Дважды приходила Ирина в эту школу. Но оба раза встретили ее там неприветливо: "Надо будет — пришлем повестку! Фронт — это не танцульки!" Тогда она попытала счастья в районном военкомате: сквозь толпу новобранцев пробилась в кабинет к строгому капитану, который, выслушав взволнованную просьбу Ирины послать ее на фронт и вглядевшись в родниковую чистоту глаз девушки, смягчился, со вздохом записал ее фамилию и пообещал помочь, но позже: "Зайдите через недельку, когда отправим призванных по Указу..."

Сейчас Ирина тоскливо думала о том, что неделя тянется очень долго. А фашисты уже захватили Минск, Ригу, прорвались к Пскову и Ленинграду, продвигаются в глубь Украины... Зверствуют, убивают, грабят... Как же это? Разве можно сидеть сложа руки?..

Впереди — переулок, где призывной пункт, и трамвайная остановка. Там, кажется, что-то случилось: люди запрудили весь тротуар и часть мостовой, теснились и в переулке. Толпа росла, в нее вливались спешившие со всех сторон чем-то взволнованные мужчины, женщины, дети...

Дворник, шагавший впереди Ирины, озадаченно оглянулся на нее, сверкнув потемневшими зрачками, и тоже заторопился. Охваченная беспокойством, ускорила шаг и Ирина. Когда она приблизилась к толпе, то была поражена тишиной и напряженной настороженностью, царившей вокруг. Из металлического репродуктора, прикрепленного к столбу, услышала такой знакомый, но не сразу узнанный размеренный голос:

— Товарищи! Граждане! Братья и сестры! Бойцы нашей армии и флота! К вам обращаюсь я, друзья мои!
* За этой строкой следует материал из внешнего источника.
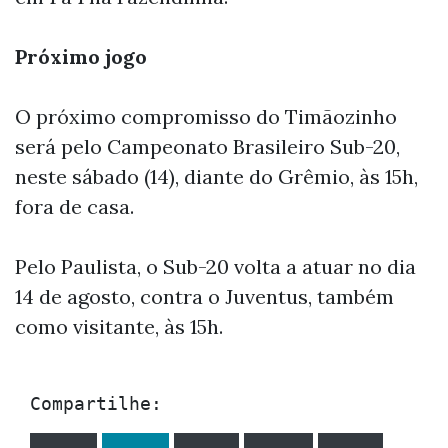
Próximo jogo
O próximo compromisso do Timãozinho
será pelo Campeonato Brasileiro Sub-20,
neste sábado (14), diante do Grêmio, às 15h,
fora de casa.
Pelo Paulista, o Sub-20 volta a atuar no dia
14 de agosto, contra o Juventus, também
como visitante, às 15h.
Compartilhe: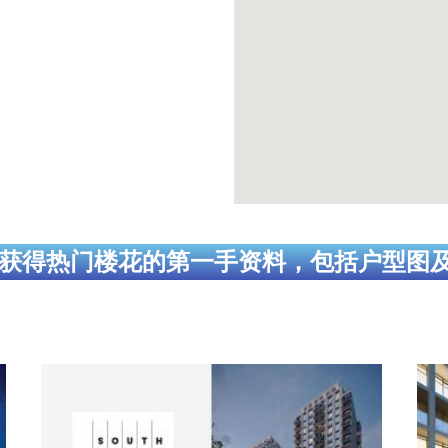
获得热门楼花的第一手资料，包括户型图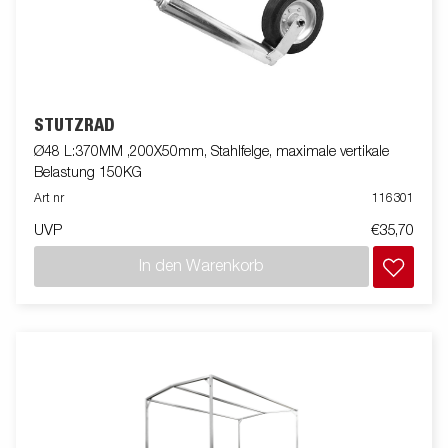
STÜTZRAD
Ø48 L:370MM ,200X50mm, Stahlfelge, maximale vertikale
Belastung 150KG
Art nr
116301
UVP
€35,70
In den Warenkorb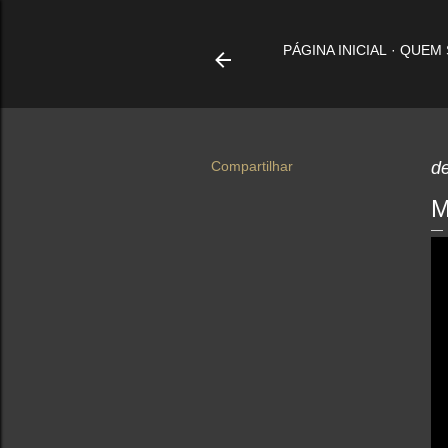
PÁGINA INICIAL
QUEM
Compartilhar
d
M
"Сталин!" — жгуче пронзила Ирину мысль. Ей почему-то стало страшно: так Сталин еще никогда не говорил. Его голос был тихим, глухим и сдержанно-взволнованным. Сквозь заметный грузинский выговор в микрофон слышалось затрудненное дыхание. Мнилось, что Сталин сейчас скажет нечто невозможное, сообщит о чем-то непоправимом.

— Вероломное военное нападение гитлеровской Германии на нашу Родину, начатое двадцать второго июня, продолжается, — медленно говорил Сталин. — Несмотря на героическое сопротивление Красной Армии, несмотря на то, что лучшие дивизии врага и лучшие части его авиации уже разбиты и нашли себе могилу на полях сражений, враг продолжает лезть вперед...

Голос его уже зазвучал ровнее, будто преодолел тяжкую усталость и выбрался на ровную дорогу; в неторопливости слов Сталина ощутимо заплескалась какая-то влекущая к себе сила и уверенное понимание им чего-то пока недоступного для Ирины, крайне важного и значительного.

Сталин с затаенной горечью сообщил о наших территориальных потерях, называл города, которые бомбят фашисты.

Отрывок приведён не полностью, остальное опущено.